Not since 2002, as the United States built a case for war in Iraq, has there been so much debate inside the White House about the merits — and the enormous risks — of pre-emptive military action against an adversary nation.
Like its predecessors, the Trump administration is trying to pressure North Korea through sanctions to dismantle its nuclear program. But both President Trump and his national security adviser, Lt. Gen. H. R. McMaster, have talked openly about a last-resort option if diplomacy fails and the nuclear threat mounts: what General McMaster describes as “preventive war.”
Though the Pentagon has prepared options to pre-emptively strike North Korea’s nuclear and missile sites for more than a decade and the past four presidents declared that “all options are on the table,” the rote phrase barely seemed credible, given the potential for a North Korean counterstrike against Seoul, South Korea, that could result in tremendous casualties in a metropolitan area of 25 million people.
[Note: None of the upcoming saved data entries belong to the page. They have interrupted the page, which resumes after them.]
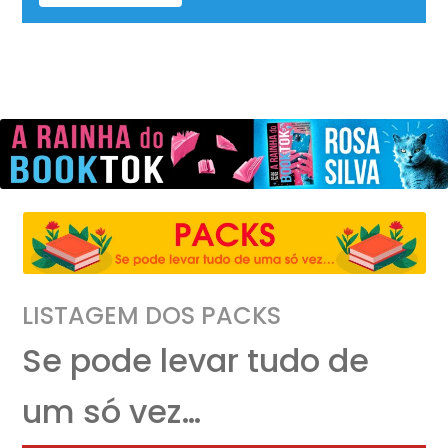
LISTAGEM DOS PACKS
Se pode levar tudo de
um só vez…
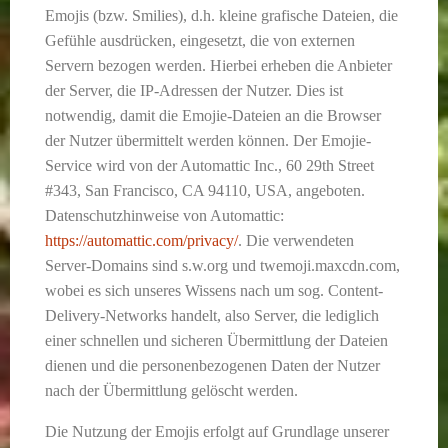
Emojis (bzw. Smilies), d.h. kleine grafische Dateien, die
Gefühle ausdrücken, eingesetzt, die von externen
Servern bezogen werden. Hierbei erheben die Anbieter
der Server, die IP-Adressen der Nutzer. Dies ist
notwendig, damit die Emojie-Dateien an die Browser
der Nutzer übermittelt werden können. Der Emojie-
Service wird von der Automattic Inc., 60 29th Street
#343, San Francisco, CA 94110, USA, angeboten.
Datenschutzhinweise von Automattic:
https://automattic.com/privacy/
. Die verwendeten
Server-Domains sind s.w.org und twemoji.maxcdn.com,
wobei es sich unseres Wissens nach um sog. Content-
Delivery-Networks handelt, also Server, die lediglich
einer schnellen und sicheren Übermittlung der Dateien
dienen und die personenbezogenen Daten der Nutzer
nach der Übermittlung gelöscht werden.
Die Nutzung der Emojis erfolgt auf Grundlage unserer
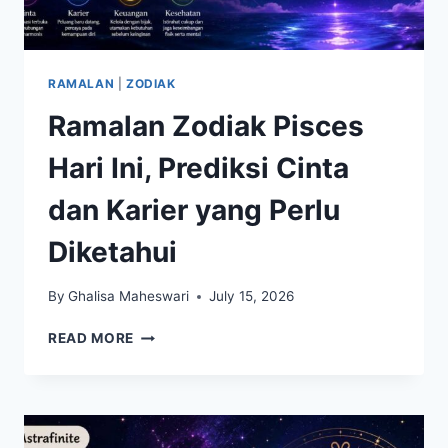
RAMALAN
|
ZODIAK
Ramalan Zodiak Pisces
Hari Ini, Prediksi Cinta
dan Karier yang Perlu
Diketahui
By
Ghalisa Maheswari
July 15, 2026
RAMALAN
READ MORE
ZODIAK
PISCES
HARI
INI,
PREDIKSI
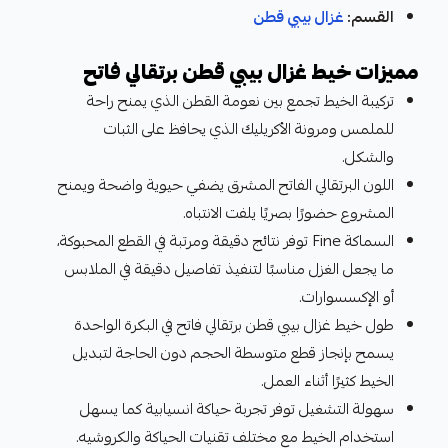
القسم:
غزال بيبي قطن
مميزات خيط غزال بيبي قطن برتقالي فاتح
تركيبة الخيط تجمع بين نعومة القطن الذي يمنح راحة
للملمس ومرونة الأكريليك الذي يحافظ على الثبات
والشكل.
اللون البرتقالي الفاتح المشرق يضفي حيوية واضحة ويمنح
المشروع حضورًا بصريًا يلفت الانتباه.
السماكة Fine توفر نتائج دقيقة ومرتبة في القطع المحبوكة،
ما يجعل الغزل مناسبًا لتنفيذ تفاصيل دقيقة في الملابس
أو الإكسسوارات.
طول خيط غزال بيبي قطن برتقالي فاتح في البكرة الواحدة
يسمح بإنجاز قطع متوسطة الحجم دون الحاجة لتبديل
الخيط كثيرًا أثناء العمل.
سهولة التشغيل توفر تجربة حياكة انسيابية كما يسهل
استخدام الخيط مع مختلف تقنيات الحياكة والكروشيه.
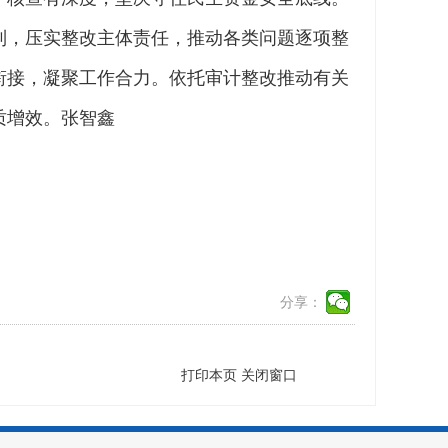
制，压实整改主体责任，推动各类问题逐项整
衔接，凝聚工作合力。依托审计整改推动有关
质增效。张智鑫
分享：
打印本页
关闭窗口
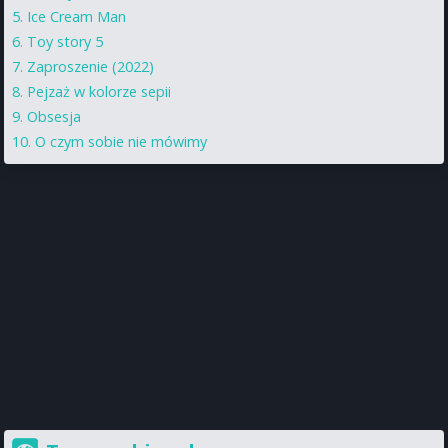
Ice Cream Man
Toy story 5
Zaproszenie (2022)
Pejzaż w kolorze sepii
Obsesja
O czym sobie nie mówimy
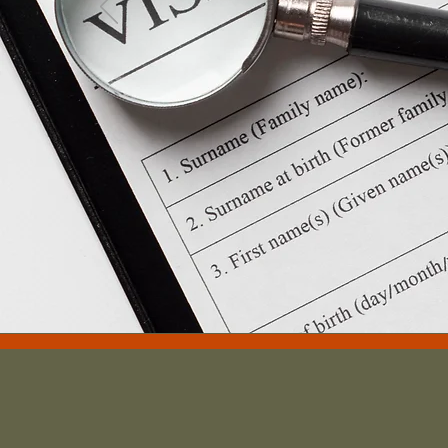
Eval
Gracias por c
obtención de
proceso lar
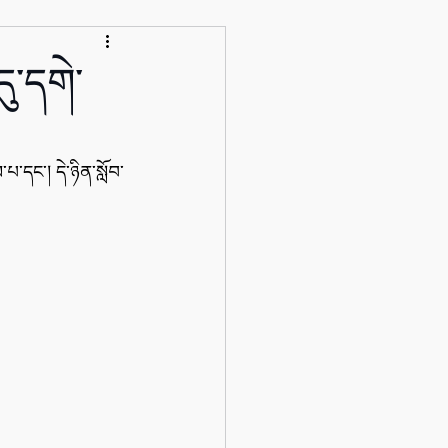
ུ་དགེ་
པ་དང་། དེ་ཉིན་སློབ་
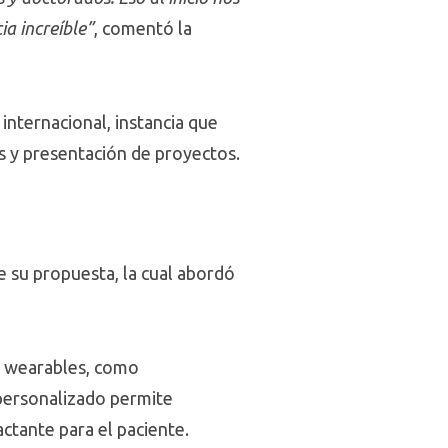
ia increíble”
, comentó la
 internacional, instancia que
es y presentación de proyectos.
e su propuesta, la cual abordó
os wearables, como
 personalizado permite
ctante para el paciente.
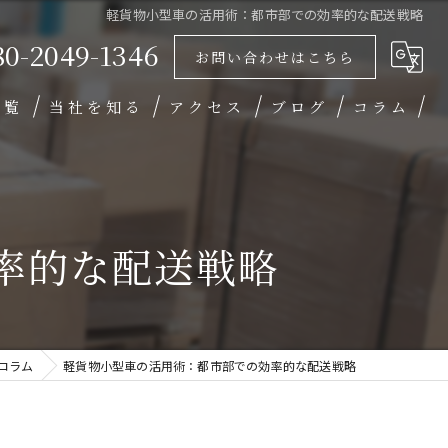
軽貨物小型車の活用術：都市部での効率的な配送戦略
80-2049-1346
お問い合わせはこちら
一覧
当社を知る
アクセス
ブログ
コラム
未経験
業務委託
率的な配送戦略
高収入
働きやすい
学歴不問
コラム
軽貨物小型車の活用術：都市部での効率的な配送戦略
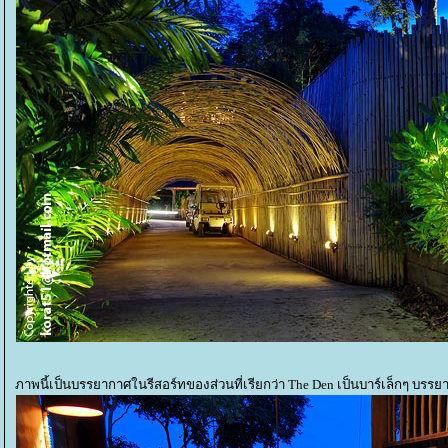
ภาพนี้เป็นบรรยากาศในรีสอร์ทของส่วนที่เรียกว่า The Den เป็นบาร์เล็กๆ บรร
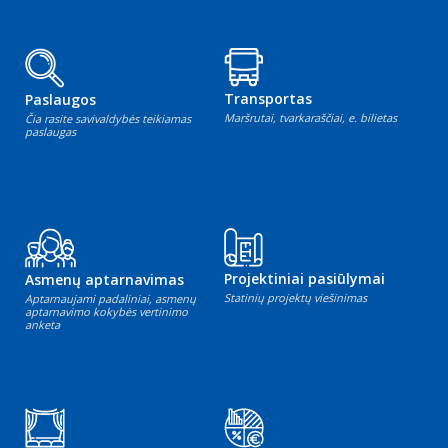
Transportas
Paslaugos
Maršrutai, tvarkaraščiai, e. bilietas
Čia rasite savivaldybės teikiamas
paslaugas
Projektiniai pasiūlymai
Asmenų aptarnavimas
Statinių projektų viešinimas
Aptarnaujami padaliniai, asmenų
aptarnavimo kokybės vertinimo
anketa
But as the Trump administration moves ahead on Monday with a new round of long-planned military exercises that involve tens of thousands of American and South Korean troops, computer simulations of escalating conflict and perhaps overflights of nuclear-capable aircraft, the White House is determined to leave the impression the military option is real.
“Are we preparing plans for a preventive war?” General McMaster asked recently in a television interview, defining the term as “a war that would prevent North Korea from threatening the United States with a nuclear weapon.”
He answered his own question: “The president’s been very clear about it. He said he’s not going to tolerate North Korea being able to threaten the United States.”